From Post-Apocalyptic RPG wiki
This article is the glossary of the programming department.
- Boilerplate Code
- A piece of code that needlessly duplicates some functionality used elsewhere, usually with minor differences. The usual way of dealing with boilerplate code is to refactor the code into a function or method with parameters that deal with the differences.
- Code Design Workflow
- See Code_design_workflow.
- Code Proposal
- See Code_proposals.
- Code style
- The way in which code is written and formatted, most notably in the use of whitespace. Most programming languages have a flexible syntax and grammar, allowing the same functional piece of code to be written in multiple (more or less valid) ways. Code style standards exist to keep code consistent across one or more projects and minimize the effort required by programmers to read the code.
- Commit comments guidelines
- See Commit comments guidelines.
- Development environment
- Set of tools and programs available on your computer used to write, analyze and debug code.
- The set of rules that govern how a programming language is written, including syntax.
- Hard-coded Value (AKA Magic Number)
- Usually some primitive datatype, such as a string containing a file path or an integer defining some multiplier, that is not assigned to a variable but used as a function parameter or to construct a more complex variable. The problem with hard-coded values is that it can quickly lead to boilerplate code that is needlessly duplicated, making it more difficult to extend the code later. Variable names also help document the code's intended function, so if in doubt it's always better to assign values to variables even if they are used only once.
- Integrated development environment (or IDE)
- A single program or suite of programs designed to work with each other that forms a "complete" programming development environment. Examples include Eclipse, WingIDE, CodeBlocks, Emacs, etc.
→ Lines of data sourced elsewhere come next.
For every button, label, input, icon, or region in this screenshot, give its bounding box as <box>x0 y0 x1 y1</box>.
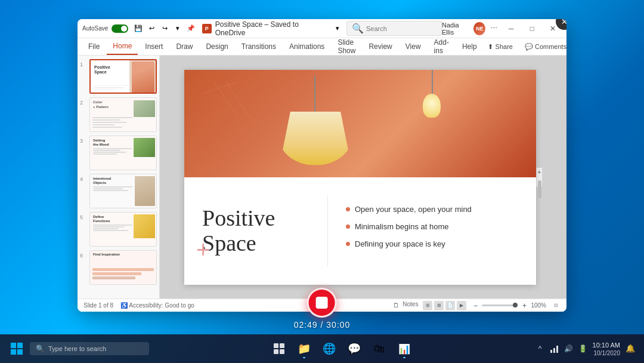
start-button[interactable] <box>7 339 26 358</box>
taskbar-search-text: Type here to search <box>48 345 106 352</box>
tab-view[interactable]: View <box>400 38 427 55</box>
tab-help[interactable]: Help <box>456 38 483 55</box>
redo-icon[interactable]: ↪ <box>159 23 170 34</box>
bullet-item-2: Minimalism begins at home <box>346 222 524 231</box>
scroll-up-arrow[interactable]: ▲ <box>537 168 543 176</box>
svg-rect-11 <box>550 350 552 353</box>
tab-design[interactable]: Design <box>200 38 234 55</box>
fit-to-window-icon[interactable]: ⊡ <box>551 301 561 310</box>
minimize-button[interactable]: ─ <box>503 20 520 37</box>
zoom-thumb[interactable] <box>513 303 518 307</box>
comments-button[interactable]: 💬 Comments <box>521 42 566 52</box>
powerpoint-icon: 📊 <box>398 343 410 355</box>
stop-recording-button[interactable] <box>307 288 337 318</box>
normal-view-icon[interactable]: ⊞ <box>423 301 432 310</box>
taskbar-search-bar[interactable]: 🔍 Type here to search <box>30 342 149 355</box>
notes-icon[interactable]: 🗒 <box>391 301 401 310</box>
search-icon: 🔍 <box>352 23 364 34</box>
chevron-up-icon[interactable]: ^ <box>534 343 546 355</box>
tab-insert[interactable]: Insert <box>139 38 169 55</box>
svg-rect-7 <box>274 343 278 348</box>
zoom-in-button[interactable]: + <box>520 302 528 310</box>
network-bars-icon <box>550 344 559 353</box>
title-bar-right: Nadia Ellis NE ⋯ ─ □ ✕ <box>442 20 562 37</box>
network-icon[interactable] <box>549 343 561 355</box>
slideshow-view-icon[interactable]: ▶ <box>457 301 466 310</box>
taskbar-clock[interactable]: 10:10 AM 10/1/2020 <box>593 341 620 356</box>
tab-draw[interactable]: Draw <box>170 38 199 55</box>
system-tray: ^ 🔊 🔋 <box>534 343 589 355</box>
tab-animations[interactable]: Animations <box>283 38 330 55</box>
slide-main-title: Positive Space <box>202 206 309 256</box>
notification-icon[interactable]: 🔔 <box>624 342 637 355</box>
slide-preview-6: Find Inspiration <box>89 250 157 285</box>
svg-rect-6 <box>17 349 23 355</box>
zoom-out-button[interactable]: − <box>471 302 479 310</box>
tab-home[interactable]: Home <box>107 38 138 55</box>
slide4-text: IntentionalObjects <box>93 177 132 192</box>
taskbar-apps: 📁 🌐 💬 🛍 📊 <box>153 338 531 359</box>
autosave-toggle[interactable] <box>112 24 128 33</box>
slide-content-bottom: Positive Space + Open your space, open y… <box>184 177 536 285</box>
pin-icon[interactable]: 📌 <box>185 23 196 34</box>
taskbar-teams[interactable]: 💬 <box>343 338 365 359</box>
slide-thumbnail-6[interactable]: 6 Find Inspiration <box>80 250 157 285</box>
taskbar-file-explorer[interactable]: 📁 <box>293 338 315 359</box>
tab-addins[interactable]: Add-ins <box>428 38 455 55</box>
slide-thumbnail-3[interactable]: 3 Settingthe Mood <box>80 136 157 170</box>
slide-preview-5: DefineFunctions <box>89 212 157 247</box>
customize-icon[interactable]: ▾ <box>172 23 183 34</box>
user-avatar[interactable]: NE <box>473 22 485 35</box>
accessibility-icon: ♿ <box>120 302 128 309</box>
taskbar-powerpoint[interactable]: 📊 <box>394 338 415 359</box>
zoom-slider[interactable] <box>482 304 518 306</box>
taskbar-edge[interactable]: 🌐 <box>318 338 340 359</box>
bullet-dot-1 <box>346 207 350 211</box>
slide-thumbnail-2[interactable]: 2 Color+ Pattern <box>80 97 157 132</box>
title-bar-left: AutoSave 💾 ↩ ↪ ▾ 📌 <box>82 23 202 34</box>
share-label: Share <box>496 43 513 50</box>
vertical-scrollbar[interactable]: ▲ ▼ <box>536 168 542 187</box>
slide-thumbnail-5[interactable]: 5 DefineFunctions <box>80 212 157 247</box>
slide-hero-image <box>184 70 536 177</box>
title-chevron-icon[interactable]: ▾ <box>332 23 343 34</box>
more-options-icon[interactable]: ⋯ <box>489 23 499 34</box>
tab-slideshow[interactable]: Slide Show <box>332 38 361 55</box>
tab-review[interactable]: Review <box>363 38 398 55</box>
zoom-control: − + 100% <box>471 302 546 310</box>
taskbar-search-icon: 🔍 <box>36 344 45 353</box>
notes-label[interactable]: Notes <box>402 301 418 310</box>
share-button[interactable]: ⬆ Share <box>484 42 516 52</box>
tab-file[interactable]: File <box>82 38 106 55</box>
undo-icon[interactable]: ↩ <box>146 23 157 34</box>
autosave-label: AutoSave <box>82 25 108 32</box>
slide-thumbnail-4[interactable]: 4 IntentionalObjects <box>80 174 157 208</box>
tab-transitions[interactable]: Transitions <box>236 38 282 55</box>
title-bar: AutoSave 💾 ↩ ↪ ▾ 📌 P Positive Space – Sa… <box>78 19 566 38</box>
slide-canvas: Positive Space + Open your space, open y… <box>184 70 536 285</box>
maximize-button[interactable]: □ <box>524 20 541 37</box>
comments-label: Comments <box>535 43 566 50</box>
view-mode-icons: ⊞ ⊠ 📄 ▶ <box>423 301 466 310</box>
title-center: P Positive Space – Saved to OneDrive ▾ 🔍 <box>202 20 442 37</box>
search-input[interactable] <box>366 25 438 32</box>
scroll-thumb[interactable] <box>538 180 541 198</box>
bulb-cord <box>432 70 433 94</box>
save-icon[interactable]: 💾 <box>133 23 144 34</box>
slide-count-label: Slide 1 of 8 <box>83 302 113 309</box>
slides-panel: 1 PositiveSpace 2 <box>78 56 160 299</box>
reading-view-icon[interactable]: 📄 <box>445 301 455 310</box>
recording-overlay: 02:49 / 30:00 <box>294 288 351 330</box>
bullet-item-3: Defining your space is key <box>346 239 524 248</box>
battery-icon[interactable]: 🔋 <box>577 343 589 355</box>
taskbar-store[interactable]: 🛍 <box>369 338 390 359</box>
slide-preview-3: Settingthe Mood <box>89 136 157 170</box>
bullet-dot-2 <box>346 224 350 229</box>
volume-icon[interactable]: 🔊 <box>563 343 575 355</box>
search-bar[interactable]: 🔍 <box>346 21 442 36</box>
svg-rect-8 <box>280 343 284 348</box>
slide6-lines <box>92 268 154 281</box>
taskbar-task-view[interactable] <box>268 338 290 359</box>
slide-thumbnail-1[interactable]: 1 PositiveSpace <box>80 59 157 94</box>
slide-sorter-icon[interactable]: ⊠ <box>434 301 444 310</box>
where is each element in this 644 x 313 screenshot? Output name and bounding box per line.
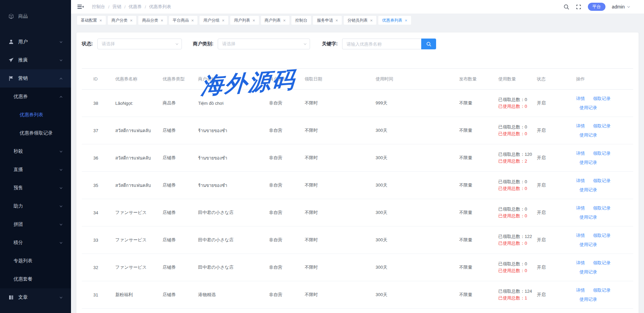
keyword-input[interactable] — [342, 39, 421, 49]
tab-平台商品[interactable]: 平台商品× — [169, 16, 198, 25]
sidebar-item-直播[interactable]: 直播 — [0, 161, 71, 179]
tab-基础配置[interactable]: 基础配置× — [77, 16, 106, 25]
search-button[interactable] — [421, 39, 436, 49]
sidebar-item-预售[interactable]: 预售 — [0, 179, 71, 197]
breadcrumb-item[interactable]: 营销 — [113, 4, 121, 10]
sidebar-item-营销[interactable]: 营销 — [0, 69, 71, 88]
open-tabs-bar: 基础配置×商户分类×商品分类×平台商品×用户分组×用户列表×商户列表×控制台服务… — [71, 14, 644, 27]
receive-record-link[interactable]: 领取记录 — [593, 233, 611, 239]
received-total-label: 已领取总数： — [498, 289, 525, 294]
cell-usage-qty: 已领取总数：124 已使用总数：1 — [498, 288, 537, 302]
detail-link[interactable]: 详情 — [576, 287, 585, 293]
use-record-link[interactable]: 使用记录 — [579, 242, 597, 247]
sidebar-item-优惠券列表[interactable]: 优惠券列表 — [0, 106, 71, 124]
receive-record-link[interactable]: 领取记录 — [593, 123, 611, 129]
use-record-link[interactable]: 使用记录 — [579, 269, 597, 274]
tab-商品分类[interactable]: 商品分类× — [138, 16, 167, 25]
tab-优惠券列表[interactable]: 优惠券列表× — [378, 16, 411, 25]
cell-use-time: 300天 — [376, 182, 459, 188]
sidebar-item-优惠券领取记录[interactable]: 优惠券领取记录 — [0, 124, 71, 142]
search-icon[interactable] — [564, 4, 569, 10]
close-icon[interactable]: × — [161, 18, 163, 23]
tab-商户列表[interactable]: 商户列表× — [261, 16, 290, 25]
close-icon[interactable]: × — [335, 18, 338, 23]
chevron-down-icon — [59, 40, 63, 44]
cell-merchant-category: 非自营 — [269, 264, 305, 270]
fullscreen-icon[interactable] — [576, 4, 581, 10]
sidebar-item-label: 专题列表 — [14, 258, 63, 264]
close-icon[interactable]: × — [130, 18, 133, 23]
sidebar-collapse-icon[interactable] — [77, 4, 84, 9]
sidebar-item-文章[interactable]: 文章 — [0, 288, 71, 307]
keyword-label: 关键字: — [322, 41, 338, 47]
close-icon[interactable]: × — [253, 18, 255, 23]
detail-link[interactable]: 详情 — [576, 123, 585, 129]
sidebar-item-用户[interactable]: 用户 — [0, 33, 71, 51]
detail-link[interactable]: 详情 — [576, 150, 585, 156]
sidebar-item-专题列表[interactable]: 专题列表 — [0, 252, 71, 270]
detail-link[interactable]: 详情 — [576, 96, 585, 102]
cell-merchant-category: 非自营 — [269, 237, 305, 243]
close-icon[interactable]: × — [99, 18, 102, 23]
use-record-link[interactable]: 使用记录 — [579, 105, 597, 110]
detail-link[interactable]: 详情 — [576, 205, 585, 211]
cell-usage-qty: 已领取总数：0 已使用总数：0 — [498, 96, 537, 110]
sidebar-item[interactable] — [0, 307, 71, 313]
received-total-value: 0 — [525, 179, 527, 184]
tab-商户分类[interactable]: 商户分类× — [108, 16, 137, 25]
user-menu[interactable]: admin — [612, 4, 630, 9]
status-select[interactable]: 请选择 — [97, 39, 182, 49]
cell-merchant-category: 非自营 — [269, 127, 305, 134]
cell-coupon-name: สวัสดีการแฟนคลับ — [115, 127, 163, 134]
close-icon[interactable]: × — [370, 18, 373, 23]
detail-link[interactable]: 详情 — [576, 178, 585, 184]
breadcrumb-item[interactable]: 优惠券列表 — [149, 4, 171, 10]
used-total-label: 已使用总数： — [498, 104, 525, 109]
tab-控制台[interactable]: 控制台 — [291, 16, 311, 25]
sidebar-item-label: 优惠券领取记录 — [20, 130, 63, 136]
sidebar-item-优惠套餐[interactable]: 优惠套餐 — [0, 270, 71, 288]
receive-record-link[interactable]: 领取记录 — [593, 178, 611, 184]
detail-link[interactable]: 详情 — [576, 260, 585, 266]
used-total-label: 已使用总数： — [498, 186, 525, 191]
sidebar-item-优惠券[interactable]: 优惠券 — [0, 88, 71, 106]
chevron-down-icon — [627, 5, 630, 9]
use-record-link[interactable]: 使用记录 — [579, 215, 597, 220]
sidebar-item-推廣[interactable]: 推廣 — [0, 51, 71, 69]
cell-merchant-category: 非自营 — [269, 292, 305, 298]
close-icon[interactable]: × — [222, 18, 224, 23]
sidebar-item-商品[interactable]: 商品 — [0, 7, 71, 25]
use-record-link[interactable]: 使用记录 — [579, 133, 597, 138]
use-record-link[interactable]: 使用记录 — [579, 297, 597, 302]
platform-badge[interactable]: 平台 — [588, 3, 605, 11]
receive-record-link[interactable]: 领取记录 — [593, 287, 611, 293]
tab-用户分组[interactable]: 用户分组× — [199, 16, 228, 25]
detail-link[interactable]: 详情 — [576, 233, 585, 239]
breadcrumb-item[interactable]: 控制台 — [92, 4, 105, 10]
sidebar-item-秒殺[interactable]: 秒殺 — [0, 142, 71, 161]
use-record-link[interactable]: 使用记录 — [579, 160, 597, 165]
use-record-link[interactable]: 使用记录 — [579, 187, 597, 192]
used-total-value: 0 — [525, 104, 527, 109]
close-icon[interactable]: × — [191, 18, 194, 23]
cell-status: 开启 — [537, 210, 576, 216]
tab-用户列表[interactable]: 用户列表× — [230, 16, 259, 25]
receive-record-link[interactable]: 领取记录 — [593, 150, 611, 156]
tab-服务申请[interactable]: 服务申请× — [313, 16, 342, 25]
cell-receive-date: 不限时 — [305, 155, 376, 161]
sidebar-item-助力[interactable]: 助力 — [0, 197, 71, 215]
close-icon[interactable]: × — [283, 18, 286, 23]
close-icon[interactable]: × — [405, 18, 407, 23]
breadcrumb-item[interactable]: 优惠券 — [128, 4, 142, 10]
receive-record-link[interactable]: 领取记录 — [593, 96, 611, 102]
receive-record-link[interactable]: 领取记录 — [593, 205, 611, 211]
receive-record-link[interactable]: 领取记录 — [593, 260, 611, 266]
sidebar-item-label: 商品 — [18, 13, 63, 19]
tab-分销员列表[interactable]: 分销员列表× — [344, 16, 377, 25]
user-icon — [8, 39, 14, 45]
sidebar-item-積分[interactable]: 積分 — [0, 234, 71, 252]
merchant-category-select[interactable]: 请选择 — [218, 39, 310, 49]
cell-use-time: 300天 — [376, 127, 459, 134]
used-total-label: 已使用总数： — [498, 241, 525, 246]
sidebar-item-拼团[interactable]: 拼团 — [0, 215, 71, 234]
- A collection of variables, functions and classes that serve a collective purpose, usually stored as a compiled file with a .so or .a extension on Unix systems and .dll on Windows systems. A shared library (also known as a dynamic link library on Windows) is a library that can be accessed by a program at runtime, while a static library must be explicitly linked into a program.
- A general term that describes a range of activities related to code (re-)organization, usually with the goal of simplifying existing code and making it more modular (e.g. removing boilerplate code and replacing it with a more general solution).
- Runtime environment (or environment)
- Usually used to refer to the type of operating system installed on your computer and the number, type and versions of shared libraries required by a particular program to run. May also refer to your computer's hardware, in particular your CPU's processing speed, number of cores, machine architecture (64-bit versus 32-bit), type of GPU and amount of dedicated graphics memory, and the amount and type of system RAM.
- The set of rules governing how the symbols and statements defined by a particular programming language may be used together to create programs.
- Unit Test
- A piece of code that "tests" the actual behavior of a unit of code against what you expect that unit of code to do. In Python unit tests are generally written using the ubiquitous unittest module (AKA PyUnit), and test the behaviour of functions and class methods.